In 1993 Mr. Evans organized the "Jack PAC," a political action committee, naming himself treasurer, chairman and custodian of records, which is a lawful act. Last year, at the urging of the Office of Campaign Finance (OCF), which ruled that a council member should not have any direct involvement or coordination with PAC expenditures, Mr. Evans resigned the chairman and treasurer's jobs, turning the positions over to William N. Hall and Mark E. Grummer, respectively. The PAC, however, authorized Mr. Evans to make withdrawals and payments, but did not make him an officer or grant him oversight responsibility for the money.

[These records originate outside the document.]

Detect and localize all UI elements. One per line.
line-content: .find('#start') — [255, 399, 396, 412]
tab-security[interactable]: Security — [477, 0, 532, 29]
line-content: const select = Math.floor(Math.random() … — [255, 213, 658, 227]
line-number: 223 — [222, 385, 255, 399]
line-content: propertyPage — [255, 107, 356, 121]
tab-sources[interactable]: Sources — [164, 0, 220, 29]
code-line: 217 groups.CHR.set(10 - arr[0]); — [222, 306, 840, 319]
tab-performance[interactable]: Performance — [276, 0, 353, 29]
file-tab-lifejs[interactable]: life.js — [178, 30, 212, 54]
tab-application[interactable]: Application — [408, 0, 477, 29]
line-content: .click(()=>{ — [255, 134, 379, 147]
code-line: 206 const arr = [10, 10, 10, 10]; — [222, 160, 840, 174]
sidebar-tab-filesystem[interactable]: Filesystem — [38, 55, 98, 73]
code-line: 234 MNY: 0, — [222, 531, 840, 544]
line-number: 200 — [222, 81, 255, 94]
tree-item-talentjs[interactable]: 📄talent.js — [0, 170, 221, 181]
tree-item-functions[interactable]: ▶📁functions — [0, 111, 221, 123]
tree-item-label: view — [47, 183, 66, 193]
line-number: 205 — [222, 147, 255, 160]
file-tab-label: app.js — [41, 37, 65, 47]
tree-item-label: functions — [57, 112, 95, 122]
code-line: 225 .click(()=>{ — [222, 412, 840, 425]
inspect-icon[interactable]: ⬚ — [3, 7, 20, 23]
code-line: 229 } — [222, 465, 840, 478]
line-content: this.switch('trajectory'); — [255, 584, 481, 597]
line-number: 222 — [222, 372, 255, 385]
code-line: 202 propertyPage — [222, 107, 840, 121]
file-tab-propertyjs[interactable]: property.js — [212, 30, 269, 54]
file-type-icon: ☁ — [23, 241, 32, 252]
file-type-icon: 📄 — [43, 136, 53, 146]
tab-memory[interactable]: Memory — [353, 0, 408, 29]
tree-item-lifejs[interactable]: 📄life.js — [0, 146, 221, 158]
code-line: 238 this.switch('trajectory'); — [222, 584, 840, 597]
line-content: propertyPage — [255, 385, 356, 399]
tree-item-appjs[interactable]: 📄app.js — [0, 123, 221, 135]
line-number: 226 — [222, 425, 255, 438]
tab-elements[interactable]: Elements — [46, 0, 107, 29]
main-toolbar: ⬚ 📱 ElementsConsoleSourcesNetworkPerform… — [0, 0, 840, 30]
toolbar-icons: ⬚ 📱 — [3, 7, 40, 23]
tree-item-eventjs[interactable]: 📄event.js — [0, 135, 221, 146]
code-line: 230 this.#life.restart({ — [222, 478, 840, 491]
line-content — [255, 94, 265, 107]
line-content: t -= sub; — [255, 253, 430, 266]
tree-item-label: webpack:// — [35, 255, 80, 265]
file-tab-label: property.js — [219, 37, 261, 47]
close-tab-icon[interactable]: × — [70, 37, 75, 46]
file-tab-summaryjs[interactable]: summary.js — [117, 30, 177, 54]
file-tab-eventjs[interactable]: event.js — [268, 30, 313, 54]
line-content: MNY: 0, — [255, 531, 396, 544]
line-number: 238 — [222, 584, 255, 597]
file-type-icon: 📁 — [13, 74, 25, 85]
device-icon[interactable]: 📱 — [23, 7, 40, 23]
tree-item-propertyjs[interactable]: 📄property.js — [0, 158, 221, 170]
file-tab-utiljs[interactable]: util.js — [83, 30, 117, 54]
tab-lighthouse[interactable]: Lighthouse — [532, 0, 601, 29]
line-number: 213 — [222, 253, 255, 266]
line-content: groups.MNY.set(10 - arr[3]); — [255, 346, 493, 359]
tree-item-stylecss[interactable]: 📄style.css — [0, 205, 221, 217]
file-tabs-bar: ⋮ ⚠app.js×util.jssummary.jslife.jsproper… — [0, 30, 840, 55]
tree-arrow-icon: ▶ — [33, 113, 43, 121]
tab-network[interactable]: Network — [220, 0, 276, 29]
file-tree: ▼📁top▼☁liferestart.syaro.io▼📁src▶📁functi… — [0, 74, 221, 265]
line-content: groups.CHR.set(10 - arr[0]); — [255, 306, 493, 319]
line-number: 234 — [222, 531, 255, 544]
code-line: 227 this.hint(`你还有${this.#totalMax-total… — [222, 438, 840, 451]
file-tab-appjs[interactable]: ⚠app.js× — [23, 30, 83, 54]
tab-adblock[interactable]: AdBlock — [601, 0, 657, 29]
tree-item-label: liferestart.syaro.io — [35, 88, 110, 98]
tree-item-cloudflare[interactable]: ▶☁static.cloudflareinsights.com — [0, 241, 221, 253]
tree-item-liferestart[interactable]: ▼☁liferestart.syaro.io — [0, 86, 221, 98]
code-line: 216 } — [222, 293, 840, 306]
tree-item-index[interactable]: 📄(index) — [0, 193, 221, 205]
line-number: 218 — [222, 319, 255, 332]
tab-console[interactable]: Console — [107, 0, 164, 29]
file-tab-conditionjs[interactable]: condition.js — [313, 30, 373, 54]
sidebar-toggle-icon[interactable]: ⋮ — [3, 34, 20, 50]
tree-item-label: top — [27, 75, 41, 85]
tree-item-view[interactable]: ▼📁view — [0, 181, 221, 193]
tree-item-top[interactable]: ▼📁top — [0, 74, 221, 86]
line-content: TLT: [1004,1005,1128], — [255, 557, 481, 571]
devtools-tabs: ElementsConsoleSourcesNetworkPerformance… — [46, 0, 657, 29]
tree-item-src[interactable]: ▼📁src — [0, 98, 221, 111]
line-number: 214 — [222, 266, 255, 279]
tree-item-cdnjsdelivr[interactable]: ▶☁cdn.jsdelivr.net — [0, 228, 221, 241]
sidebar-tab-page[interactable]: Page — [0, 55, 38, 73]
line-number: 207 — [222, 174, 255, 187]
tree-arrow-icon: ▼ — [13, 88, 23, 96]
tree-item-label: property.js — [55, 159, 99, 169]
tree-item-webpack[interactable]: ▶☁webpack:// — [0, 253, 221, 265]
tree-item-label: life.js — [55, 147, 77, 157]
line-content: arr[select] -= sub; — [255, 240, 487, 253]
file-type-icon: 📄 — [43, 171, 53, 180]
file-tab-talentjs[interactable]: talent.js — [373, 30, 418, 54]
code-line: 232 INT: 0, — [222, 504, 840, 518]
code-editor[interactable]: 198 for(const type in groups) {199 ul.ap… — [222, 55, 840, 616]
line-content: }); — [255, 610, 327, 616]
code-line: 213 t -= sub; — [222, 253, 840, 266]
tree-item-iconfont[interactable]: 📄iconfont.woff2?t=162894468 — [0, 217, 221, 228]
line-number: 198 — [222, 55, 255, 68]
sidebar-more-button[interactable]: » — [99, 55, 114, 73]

So what's the problem? Campaign finance officials are conducting an audit, reported Post writer Serge F. Kovaleski, to determine whether Mr. Evans received improper reimbursements and whether some of his claimed expenses should been paid for by his campaign committee or his council constituent services fund.

To understand the nature of OCF concerns, consider that office's description of a "PAC": "a political action committee is designed to, among other things, promote or oppose the nomination or election of an individual to office; and to support persons and programs that share its ideals, and to contest those that do not." PAC spending, the Office of Campaign Finance asserts, should be made on behalf of candidates seeking office. Now consider some of the expenditures by Mr. Evans's PAC:

* After first claiming that a $6,772.72 reimbursement from the PAC was for his business and travel expenses on a 11-day trip to China and Thailand in October 2004, Mr. Evans now discloses that his PAC expenditures went toward the lodging, some of the meals and some travel inside China for a close friend who traveled with him.

* Meals at local restaurants listed as "constituent lunch," "airfare from vacation to attend the Friendly Sons of St. Patrick's Dinner," "airfare from vacation to attend the D.C. Marathon," refund for expenses incurred during a retail and shopping center convention in Las Vegas, and a refund "for local travel to attend annual July 4th events."

Repayment for the events, which the PAC said were political in nature, related to District business or the kind of events the PAC is supposed to cover, was handled by Evans himself, The Post reports.

Capital crimes? Of course not. Improper spending? Mr. Evans insists that his PAC, which he has now closed, "has operated in compliance with all applicable laws and regulations." Thus a formal OCF audit -- a closely watched event early in the D.C. political season.